Some biographical reflections from former leaders.

Early Saturday morning, the sun’s shining warmly outside, don’t know for how long because yet more rain and storms are predicted. I wish I’d had a good camera with me last Thursday evening – as I was walking into the Bowling Club for the Committee dinner, the clouds coming overhead were as thickly ink black as I’ve ever seen them, and at that moment, it seemed inevitable that a massive storm was about to hit us. As it was, that ‘one’ must have moved on quickly and struck somewhere else because we only received a few light patches of rain. But those storm clouds were something to behold!

I was reading a few more pages from  former Prime Minister John Howard’s biography last might [Lazarus Rising], and he was talking about how he felt on the night he ‘finally’ won the election in March 1996 after years of failures, rejections [even from his own Party] and deep disappointments. He compared his responses that night to a famous English Prime Minister, and quoting from page 228, we read as follows.

“There were many touching moments and gestures made to me on the night of ther election; one that I shall always remember and which, literally, brought tears to my eyes, came from my brother Wal and his wife, Gwen. They gave me a caricature of Winston Churchill in the form of a mug, into which Gwen had deposited a note in her own handwriting, repeating a recollection of Churchill’s which recorded his emotions when he finally became Prime Minister of Great Britain in the dark times of World War II. It read as follows:

‘I was conscious of a profound sense of relief. At last I had the authority to give directions over the whole scene. I felt as if I was walking with destiny, and that all my past life had been but a preparation for this hour, and for this trial……I thought I knew a good deal about it all and was sure I would not fail. Therefore, although impatient for the morning I slept soundly and had no need of cheering dreams – facts are better than dreams’. [Winston Churchill]

And as Howard went on to say:- ‘I came to the prime ministership with a long experience in politics. Serving as federal Treasurer is a great training ground for the top position. In addition I had been tested and tempered by the turbulence of 13 years in opposition. I had known years of rejection by my own party as well as experiencing defeat at the polls in 1987. I came to the job as a known quantity, with not all of the Australian people liking what they knew. For the duration of my prime ministership, the Australian community knew where I stood on issues and that there was a consistency of belief on certain things, according to which I would govern. From the moment of my return to the leadership on 30 January 1995, the Coalition had presented as a unified cohesive force. The old animosities dissolved almost overnight, and every section of the two parties united in a determination to make certain of victory’. [John Howard, p. 228]

This is a large volume which I have been reading off and on in those rare spare moments I find, since the 5th November when I purchased it, just a few weeks after it was published heree in Australia.
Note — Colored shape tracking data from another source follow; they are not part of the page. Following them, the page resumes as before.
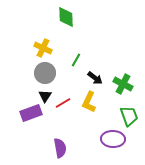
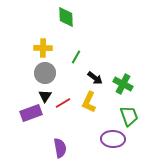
yellow cross: rotated 24 degrees counterclockwise
green line: moved 3 px up
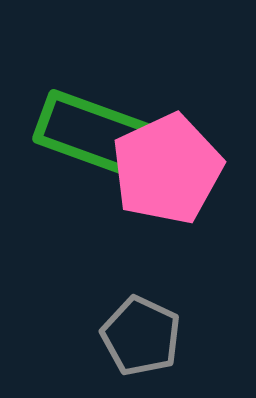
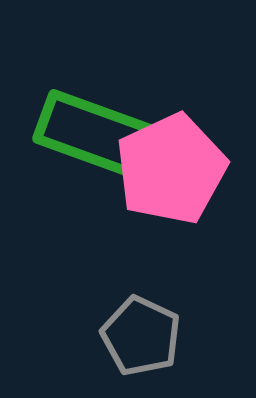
pink pentagon: moved 4 px right
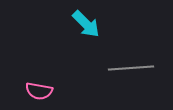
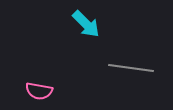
gray line: rotated 12 degrees clockwise
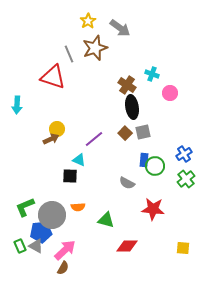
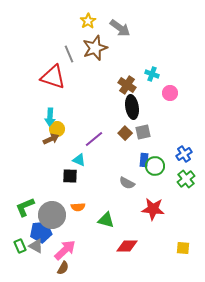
cyan arrow: moved 33 px right, 12 px down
A story told in three parts, I guess the first third of the book, where I have just reached consisted of Parts 1 [‘His’ Early Life & the Fraser Government], and Part 2  [The Opposition Years]. The major part of the book from here I am reading now, probably quite naturally deals with his eleven years as Prime Minister, the ‘Years of the Howard Government’ taking us through until the period, as Howard titles it ‘The Tide Runs Out’. No doubt I shall return at various points, as we move again through those years, and the many tumultous events that occurred along the way, both within Australia and internationally.